Here is a brief I will be using for training purposes for the unemployment clinic here in Madison. It runs through the basic issues relating to deciding whether a claimant is an employee or an independent contractor. The test is still extremely difficult to meet.
Moreover, the case registers basic procedural and substantive problems with how independent contractor cases are currently handled in Wisconsin. Simply put, Wisconsin unemployment law leads to duplicate and unnecessary proceedings in regards to independent contractor determinations for both employees and employers in ways that are frustrating for both. While much is at present being changed in unemployment law in Wisconsin, real problems that the businesses and residents of Wisconsin have in regards to independent contractor issues and the ensuing long, complicated, and often unnecessary hearings over these issues are not even being mentioned.
In the case at issue in the brief, there was little at stake for either party, but four hours of hearings and now a LIRC appeal has taken place.

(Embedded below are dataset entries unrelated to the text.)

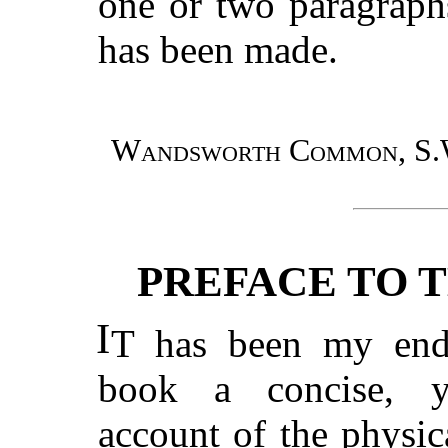
one or two paragraph
has been made.
Wandsworth Common, S.
PREFACE TO T
I
T has been my ende
book a concise, ye
account of the physic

In this situation, both the claimant and the employer are probably justified in disputing how independent contractor law in unemployment cases are handled. The claimant in this matter has had to deal with DWD investigations not only for the $500 at issue in this case but $200 earned from serving in a chorus in a show. The employer is stuck with any of its freelancers being subject to UI taxes and an intrusive DWD examining all of its employees.
Until this portion of UI law changes once again, there are ways for making these kinds of cases a little less problematic and burdensome for all involved. What the attached brief does in part is demonstrate the circumstances and issues that employers and employees need to be aware of before simply fighting each other.
UPDATE available.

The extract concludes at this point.